Karly Hartzman and MJ Lenderman get about halfway through his song “Wristwatch” when someone in the crowd at Third Man Records’ Blue Room tries to sing along. “I got a houseboat docked at the Himbo Dome,” Lenderman sings, and a voice from the audience harmonizes loudly—well, loudly enough to be captured by Jack White’s 1955 Scully lathe—on those last two words. Lenderman released Manning Fireworks just two weeks before this show in September 2024, and a tidal wave of raves and profiles is still crashing around him, shining a spotlight on every aspect of his life, including his recent breakup with Hartzman. People are understandably psyched to see him in such an intimate setting, and they want to sing along.

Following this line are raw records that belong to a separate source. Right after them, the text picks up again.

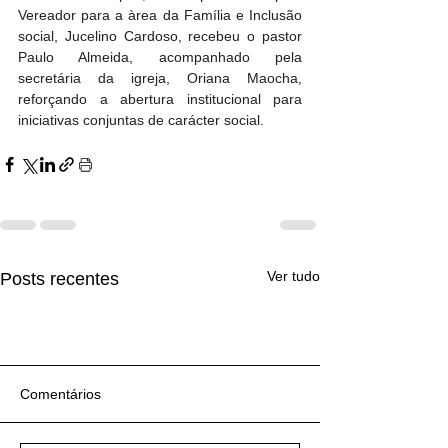
Vereador para a àrea da Família e Inclusão 
social, Jucelino Cardoso, recebeu o pastor 
Paulo Almeida, acompanhado pela 
secretária da igreja, Oriana Maocha, 
reforçando a abertura institucional para 
iniciativas conjuntas de carácter social.
Ver tudo
Posts recentes
Comentários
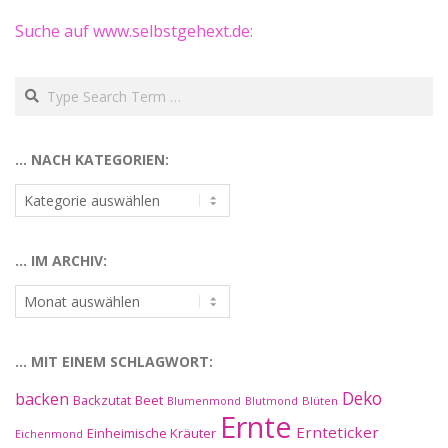
Suche auf www.selbstgehext.de:
Search
… NACH KATEGORIEN:
…
nach
Kategorien:
… IM ARCHIV:
…
im
Archiv:
… MIT EINEM SCHLAGWORT:
Deko
backen
Beet
Backzutat
Blüten
Blumenmond
Blutmond
Ernte
Ernteticker
Einheimische Kräuter
Eichenmond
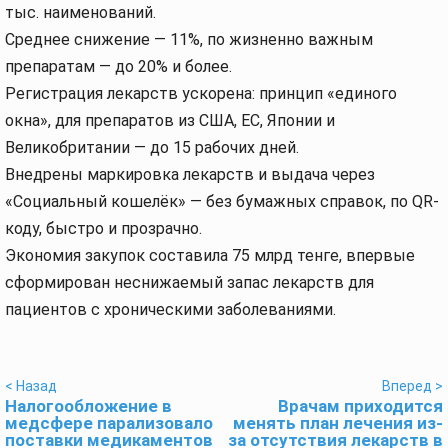
тыс. наименований.
Среднее снижение — 11%, по жизненно важным
препаратам — до 20% и более.
Регистрация лекарств ускорена: принцип «единого
окна», для препаратов из США, ЕС, Японии и
Великобритании — до 15 рабочих дней.
Внедрены маркировка лекарств и выдача через
«Социальный кошелёк» — без бумажных справок, по QR-
коду, быстро и прозрачно.
Экономия закупок составила 75 млрд тенге, впервые
сформирован неснижаемый запас лекарств для
пациентов с хроническими заболеваниями.
< Назад
Вперед >
Налогообложение в
Врачам приходится
медсфере парализовало
менять план лечения из-
поставки медикаментов
за отсутствия лекарств в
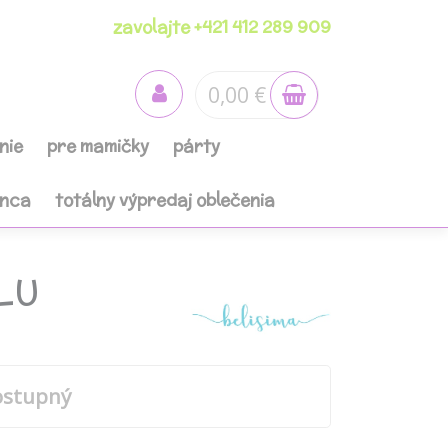
zavolajte +421 412 289 909
0,00 €
nie
pre mamičky
párty
anca
totálny výpredaj oblečenia
 LU
ostupný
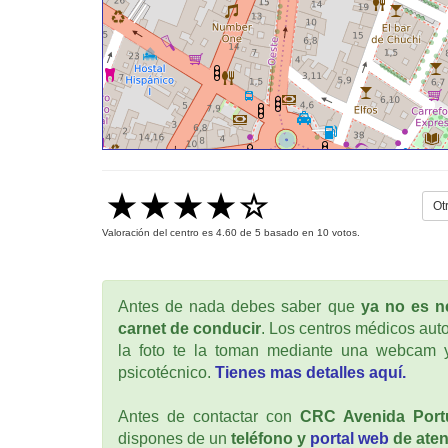
Ot
Valoración del centro es
4.60
de
5
basado en
10
votos.
Antes de nada debes saber que
ya no es ne
carnet de conducir
. Los centros médicos auto
la foto te la toman mediante una webcam y
psicotécnico.
Tienes mas detalles aquí.
Antes de contactar con
CRC Avenida Port
dispones de un
teléfono y
portal web
de aten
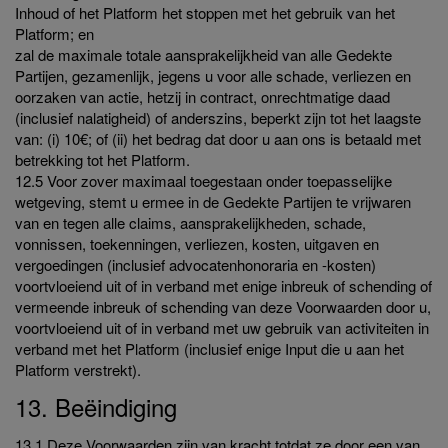
Inhoud of het Platform het stoppen met het gebruik van het
Platform; en
zal de maximale totale aansprakelijkheid van alle Gedekte
Partijen, gezamenlijk, jegens u voor alle schade, verliezen en
oorzaken van actie, hetzij in contract, onrechtmatige daad
(inclusief nalatigheid) of anderszins, beperkt zijn tot het laagste
van: (i) 10€; of (ii) het bedrag dat door u aan ons is betaald met
betrekking tot het Platform.
12.5 Voor zover maximaal toegestaan onder toepasselijke
wetgeving, stemt u ermee in de Gedekte Partijen te vrijwaren
van en tegen alle claims, aansprakelijkheden, schade,
vonnissen, toekenningen, verliezen, kosten, uitgaven en
vergoedingen (inclusief advocatenhonoraria en -kosten)
voortvloeiend uit of in verband met enige inbreuk of schending of
vermeende inbreuk of schending van deze Voorwaarden door u,
voortvloeiend uit of in verband met uw gebruik van activiteiten in
verband met het Platform (inclusief enige Input die u aan het
Platform verstrekt).
13. Beëindiging
13.1 Deze Voorwaarden zijn van kracht totdat ze door een van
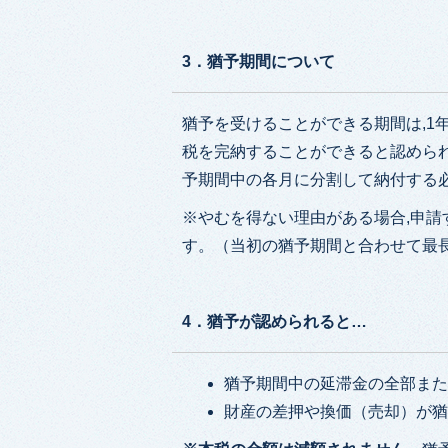
3．猶予期間について
猶予を受けることができる期間は,1
税を完納することができると認めら
予期間中の各月に分割して納付する
※やむを得ない理由がある場合,申請
す。（当初の猶予期間と合わせて最
4．猶予が認められると…
猶予期間中の延滞金の全部ま
財産の差押や換価（売却）が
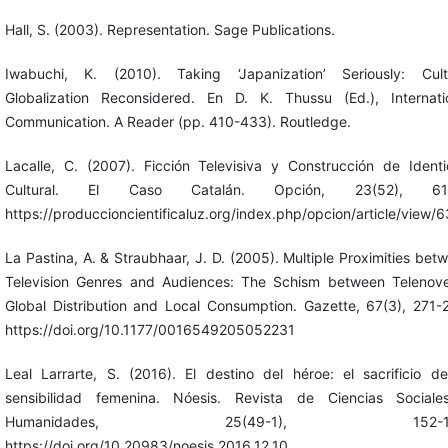
Hall, S. (2003). Representation. Sage Publications.
Iwabuchi, K. (2010). Taking ‘Japanization’ Seriously: Cult
Globalization Reconsidered. En D. K. Thussu (Ed.), Internati
Communication. A Reader (pp. 410-433). Routledge.
Lacalle, C. (2007). Ficción Televisiva y Construcción de Ident
Cultural. El Caso Catalán. Opción, 23(52), 61-
https://produccioncientificaluz.org/index.php/opcion/article/view/
La Pastina, A. & Straubhaar, J. D. (2005). Multiple Proximities bet
Television Genres and Audiences: The Schism between Telenove
Global Distribution and Local Consumption. Gazette, 67(3), 271-
https://doi.org/10.1177/0016549205052231
Leal Larrarte, S. (2016). El destino del héroe: el sacrificio d
sensibilidad femenina. Nóesis. Revista de Ciencias Social
Humanidades, 25(49-1), 152-16
https://doi.org/10.20983/noesis.2016.12.10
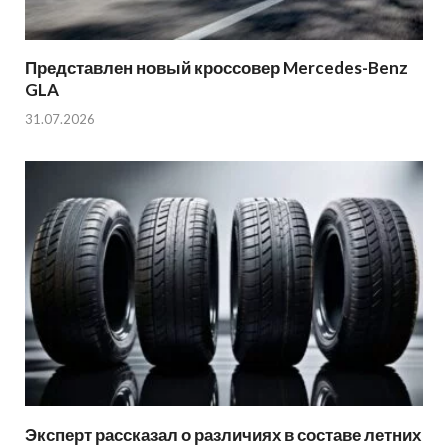
Представлен новый кроссовер Mercedes-Benz
GLA
31.07.2026
Эксперт рассказал о различиях в составе летних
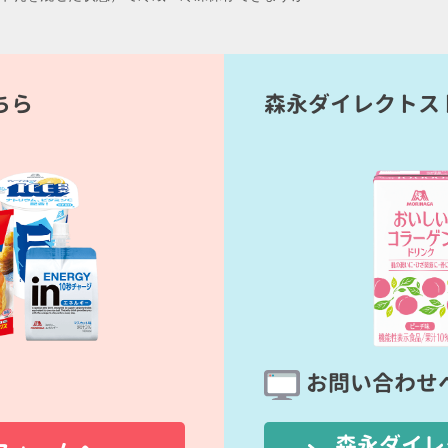
ちら
森永ダイレクトス
お問い合わせ
森永ダイレ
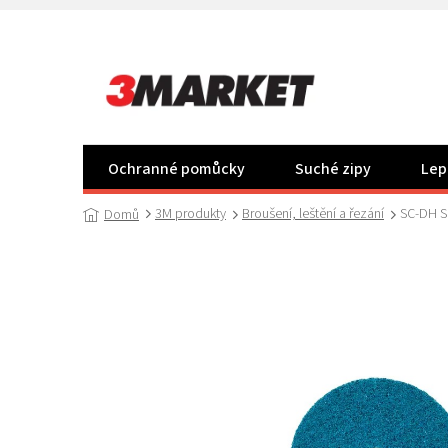
Přejít
na
obsah
Ochranné pomůcky
Suché zipy
Lep
3M produkty
Broušení, leštění a řezání
SC-DH Sc
Domů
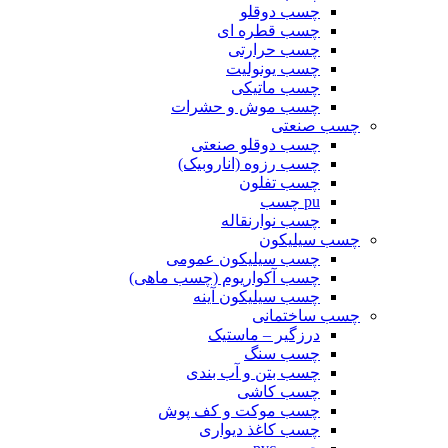
چسب دوقلو
چسب قطره ای
چسب حرارتی
چسب یونولیت
چسب ماتیکی
چسب موش و حشرات
چسب صنعتی
چسب دوقلو صنعتی
چسب رزوه (اناروبیک)
چسب تفلون
pu چسب
چسب نوارنقاله
چسب سیلیکون
چسب سیلیکون عمومی
چسب آکواریوم (چسب ماهی)
چسب سیلیکون آینه
چسب ساختمانی
درزگیر – ماستیک
چسب سنگ
چسب بتن و آب بندی
چسب کاشی
چسب موکت و کف پوش
چسب کاغذ دیواری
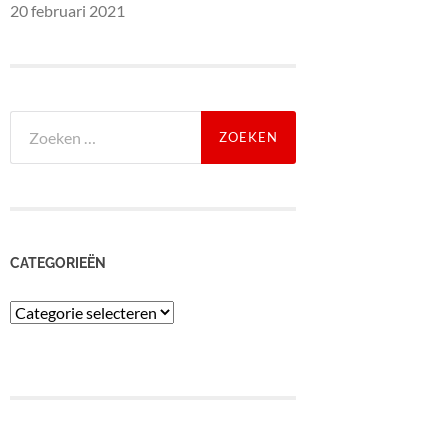
20 februari 2021
Zoeken
naar:
CATEGORIEËN
Categorieën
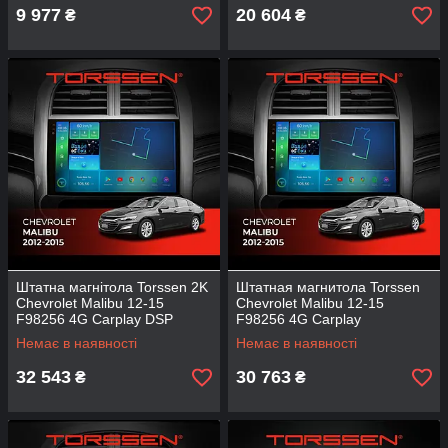
9 977
20 604
₴
₴
Штатна магнітола Torssen 2K
Штатная магнитола Torssen
Chevrolet Malibu 12-15
Chevrolet Malibu 12-15
F98256 4G Carplay DSP
F98256 4G Carplay
Немає в наявності
Немає в наявності
32 543
30 763
₴
₴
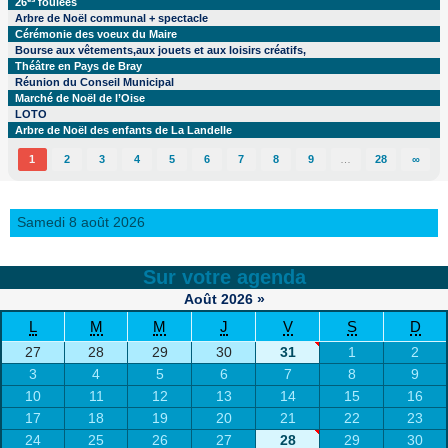
26
foulées
Arbre de Noël communal + spectacle
Cérémonie des voeux du Maire
Bourse aux vêtements,aux jouets et aux loisirs créatifs,
Théâtre en Pays de Bray
Réunion du Conseil Municipal
Marché de Noël de l’Oise
LOTO
Arbre de Noël des enfants de La Landelle
1
2
3
4
5
6
7
8
9
…
28
∞
Samedi 8 août 2026
Sur votre agenda
Août
2026
»
L
M
M
J
V
S
D
27
28
29
30
31
1
2
3
4
5
6
7
8
9
10
11
12
13
14
15
16
17
18
19
20
21
22
23
24
25
26
27
28
29
30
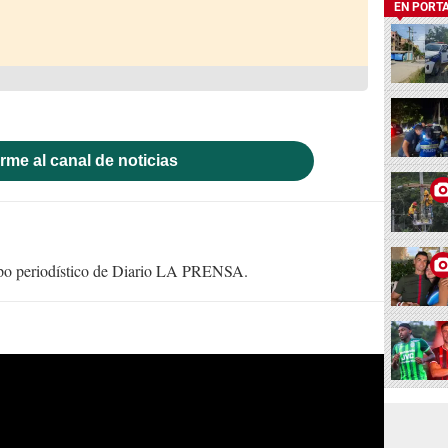
EN PORT
rme al canal de noticias
uipo periodístico de Diario LA PRENSA.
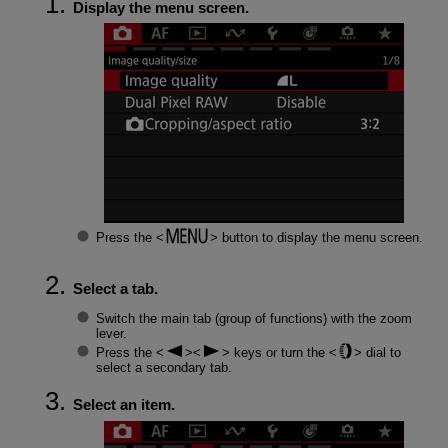
Display the menu screen.
Press the
button to display the menu screen.
Select a tab.
Switch the main tab (group of functions) with the zoom
lever.
Press the
keys or turn the
dial to
select a secondary tab.
Select an item.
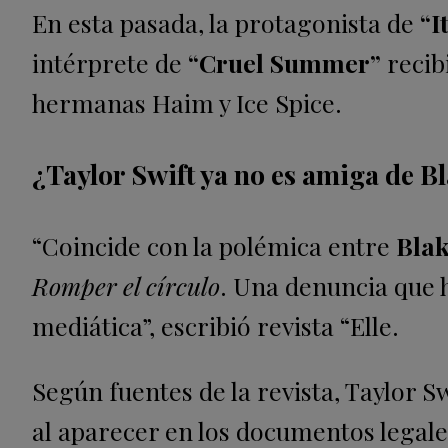
En esta pasada, la protagonista de
“I
intérprete de
“Cruel Summer”
recib
hermanas Haim y Ice Spice.
¿Taylor Swift ya no es amiga de B
“Coincide con la polémica entre
Blak
Romper el círculo
. Una denuncia que 
mediática”, escribió revista “Elle.
Según fuentes de la revista, Taylor S
al aparecer en los documentos legal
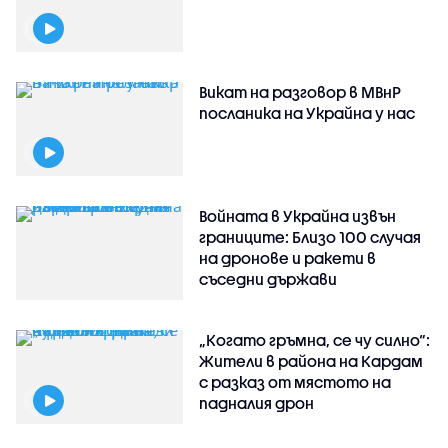
Викат на разговор в МВнР
посланика на Украйна у нас
Войната в Украйна извън
границите: Близо 100 случая
на дронове и ракети в
съседни държави
„Когато гръмна, се чу силно“:
Жители в района на Кардам
с разказ от мястото на
падналия дрон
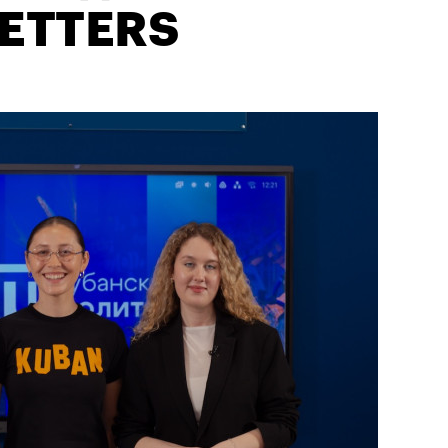
SETTERS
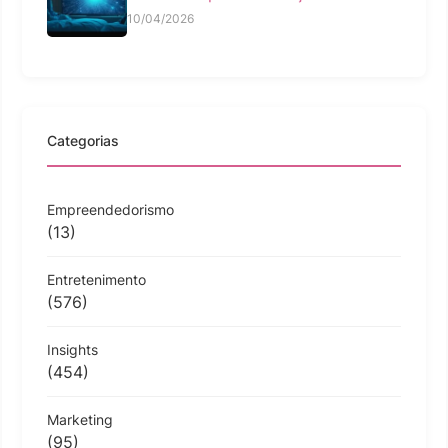
10/04/2026
Categorias
Empreendedorismo
(13)
Entretenimento
(576)
Insights
(454)
Marketing
(95)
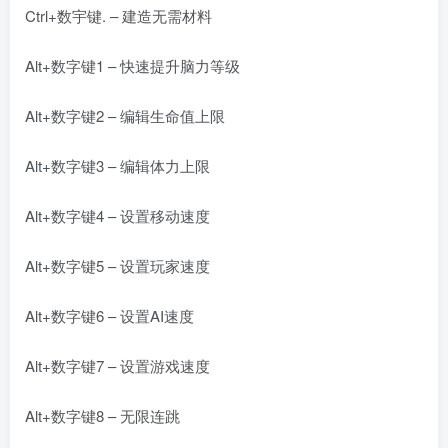
Ctrl+数宇键. – 建造无需材料
Alt+数字键1 – 快速提升脑力等级
Alt+数字键2 – 编辑生命值上限
Alt+数字键3 – 编辑体力上限
Alt+数字键4 – 设置移动速度
Alt+数字键5 – 设置玩家速度
Alt+数字键6 – 设置AI速度
Alt+数字键7 – 设置游戏速度
Alt+数字键8 – 无限连跳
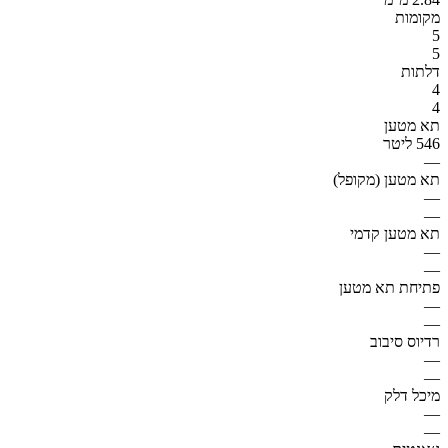
מקומות
5
5
דלתות
4
4
תא מטען
546 ליטר
—
תא מטען (מקופל)
—
—
תא מטען קדמי
—
—
פתיחת תא מטען
—
—
רדיוס סיבוב
—
—
מיכל דלק
—
—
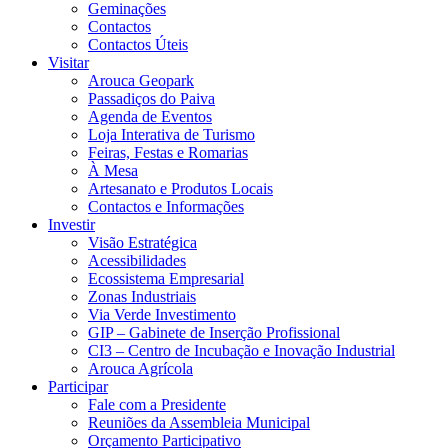
Geminações
Contactos
Contactos Úteis
Visitar
Arouca Geopark
Passadiços do Paiva
Agenda de Eventos
Loja Interativa de Turismo
Feiras, Festas e Romarias
À Mesa
Artesanato e Produtos Locais
Contactos e Informações
Investir
Visão Estratégica
Acessibilidades
Ecossistema Empresarial
Zonas Industriais
Via Verde Investimento
GIP – Gabinete de Inserção Profissional
CI3 – Centro de Incubação e Inovação Industrial
Arouca Agrícola
Participar
Fale com a Presidente
Reuniões da Assembleia Municipal
Orçamento Participativo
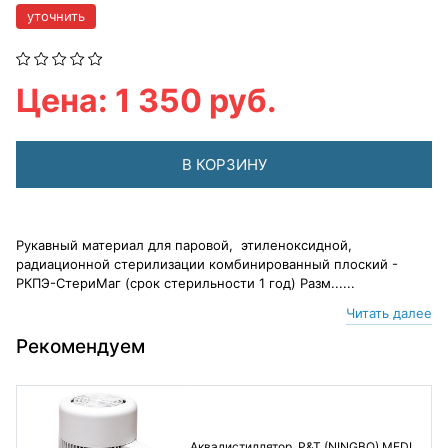
уточнить
Цена: 1 350 руб.
В КОРЗИНУ
Рукавный материал для паровой, этиленоксидной,
радиационной стерилизации комбинированный плоский -
РКПЭ-СтериМаг (срок стерильности 1 год) Разм......
Читать далее
Рекомендуем
Аквадистиллятор, P&T (NINGBO) MEDI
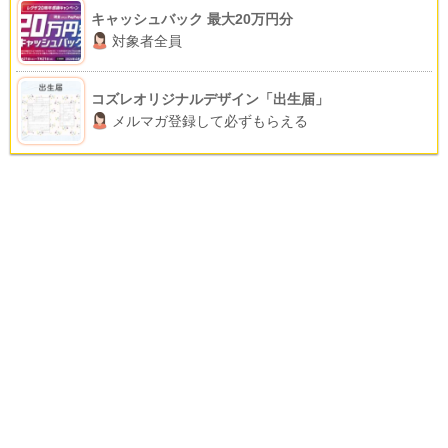
キャッシュバック 最大20万円分
対象者全員
コズレオリジナルデザイン「出生届」
メルマガ登録して必ずもらえる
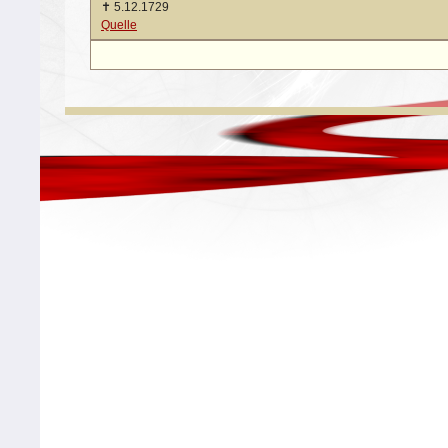
✝
5.12.1729
Quelle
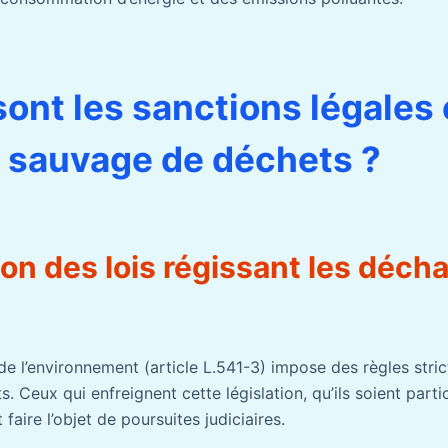
sont les sanctions légales
 sauvage de déchets ?
on des lois régissant les déch
de l’environnement (article L.541-3) impose des règles stri
. Ceux qui enfreignent cette législation, qu’ils soient parti
faire l’objet de poursuites judiciaires.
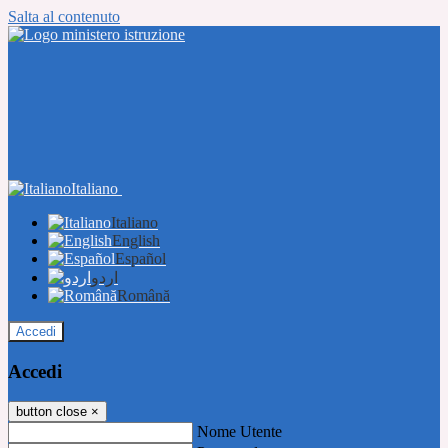
Salta al contenuto
Italiano
Italiano
English
Español
اردو
Română
Accedi
Accedi
button close
×
Nome Utente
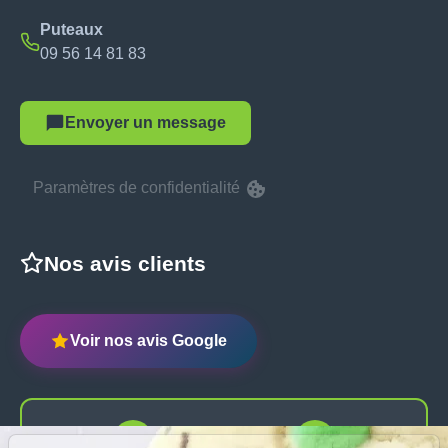
Puteaux
09 56 14 81 83
Envoyer un message
Paramètres de confidentialité
Nos avis clients
Voir nos avis Google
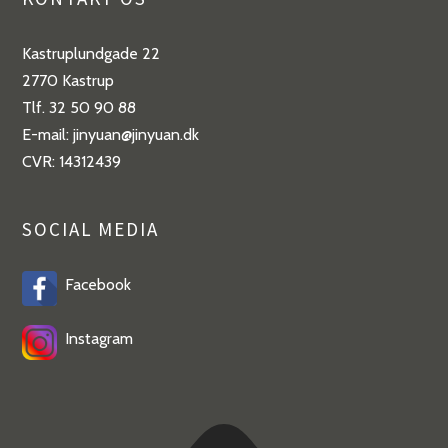
Kastruplundgade 22
2770 Kastrup
Tlf. 32 50 90 88
E-mail: jinyuan@jinyuan.dk
CVR: 14312439
SOCIAL MEDIA
Facebook
Instagram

As valiantly as that audience member tries to will it into existence, that big moment in “Wristwatch” never arrives. Lenderman’s Himbo Dome boast is hardly a moment at all, but in this case merely a lyric delivered against an electric guitar strum—the definition of anticlimactic. The sing-along never materializes, and that enthusiastic voice fades away awkwardly in disappointment or embarrassment or just the dawning recognition that this is not that kind of show.
These few seconds demonstrate the shortcomings of Live at Third Man Records, for which Hartzman and Lenderman strip their songs down to the bones. They pare away the defining traits of both Wednesday and the Wind—crunching guitars, weeping pedal steel, and pounding drums—but they neglect to add anything particularly compelling in their place. There are some moments that hit hard with a ragged kind of glory: when their guitars get tangled up on “She’s Leaving You,” when their voices veer off in different directions on “TLC Cage Match,” when Hartzman puts some English on the word “fuckin’” in “Feast of Snakes.” But she and Lenderman run through it all at a slack dirge, with every song played at roughly the same tempo and most of them losing steam as they proceed. It’s about as exciting as watching a tire deflate.